Prove the monotoniticy of a function $f$ which satisfies $f(x) e^{f(x)} =x$

Question

Let $f:[0, \infty) \rightarrow \mathbb{R}$ be a function satisfying

$f(x) e^{f(x)} =x$ for every $x \geq 0$. Prove that $f(x)$ is monotone increasing.

I thought about taking the derivative of both sides, but I am not able to come up with a solution.

Answer 1

Let $g(u) = u e^u$. Then $g$ is increasing on $[0, \infty)$. Indeed, $g'(u) = e^u(1+u)$ is clearly positive for all $u \ge 0$.

A second observation is that $f(x) = x e^{-f(x)} \ge 0$ for all $x \ge 0$.

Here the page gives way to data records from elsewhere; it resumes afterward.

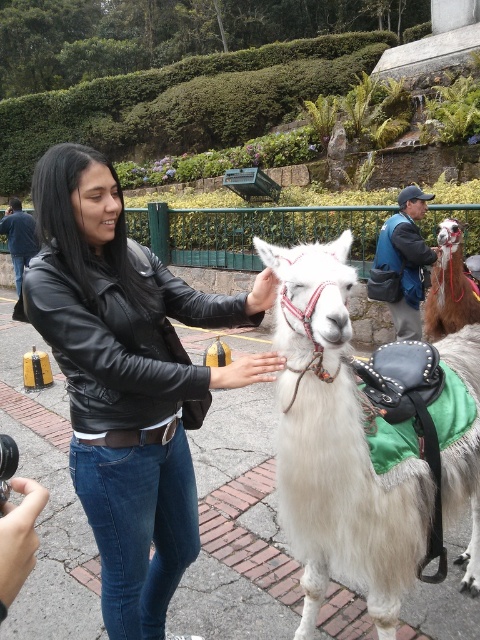 Consider the image. You are a photographer trying to capture the woman and the llama in a photo. You notice the blue denim jacket at center and the matte black hand at upper center. Which object should you focus on first to ensure it appears sharper in the photo?

The blue denim jacket at center should be focused on first because it is closer to the viewer than the matte black hand at upper center, ensuring it will appear sharper in the photo.

You are a photographer trying to capture the woman and the llama in a photo. The blue denim jacket at center is crucial for the composition. Where should you position the jacket in the frame to ensure it appears at the specified 2D location?

The blue denim jacket at center should be positioned at the 2D coordinates point (403, 262) to align with the specified location. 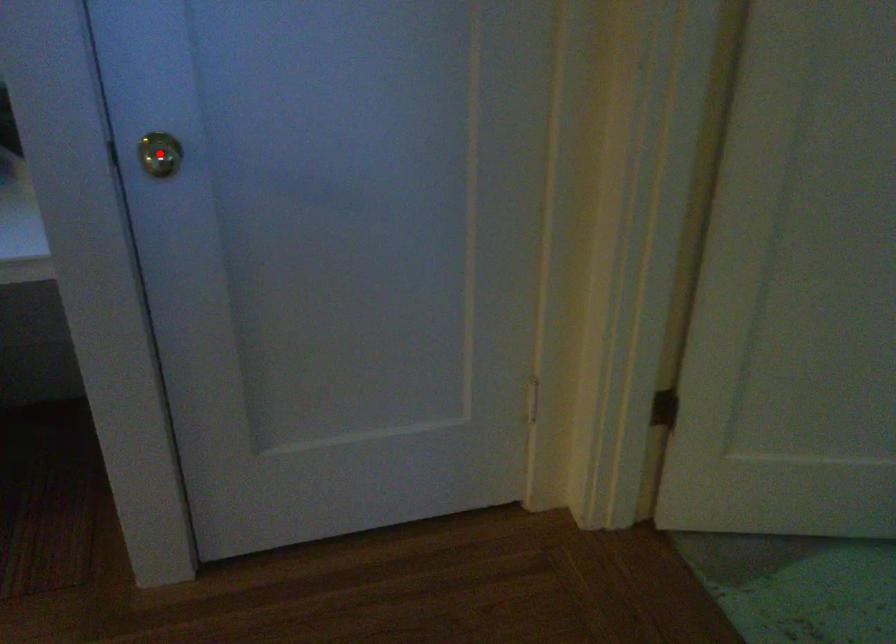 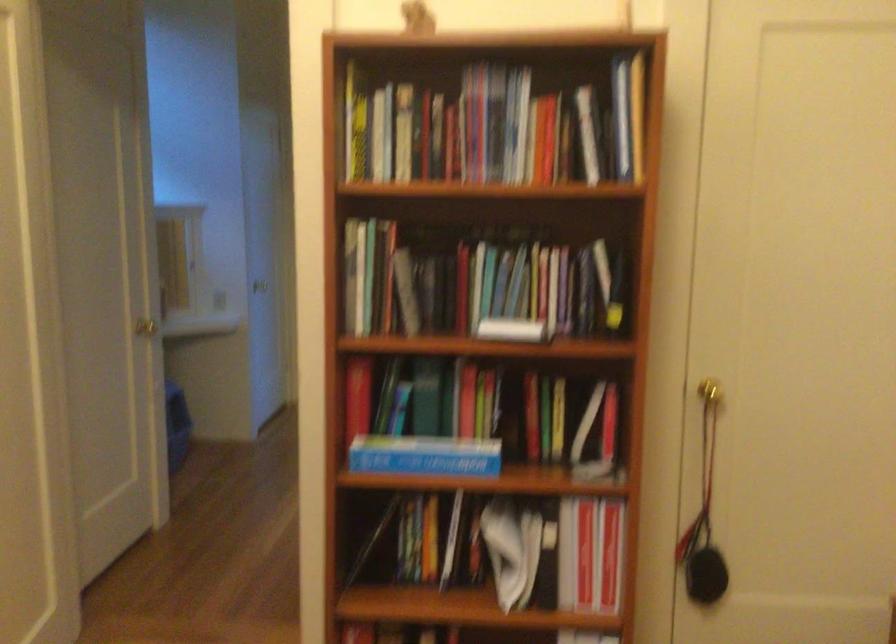 Question: I am providing you with two images of the same scene from different viewpoints. A red point is marked on the first image. Can you still see the location of the red point in image 2?

Choices:
 (A) Yes
 (B) No

Answer: (B)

Now suppose that $f$ weren't increasing. Then there would exist $x, y \in [0, \infty)$ such that $x < y$ but $f(x) > f(y)$. Since $g$ is increasing on $[0, \infty)$ and $f(x), f(y) \ge 0$, then $g(f(x)) > g(f(y))$. But by hypothesis, we have $g(f(x)) = x$ and $g(f(y)) = y$, and so we get $x > y$, which is absurd. It follows that $f$ is in fact increasing.

Note: This proof doesn't even assume that $f$ is differentiable, or continuous or anything.

Answer 2

The function

$$g(t)=te^t$$ is monotonic and continuous for $t\ge0$, and its codomain is $\mathbb R^+$.

Then $g$ is invertible and monotonic in $\mathbb R^+$.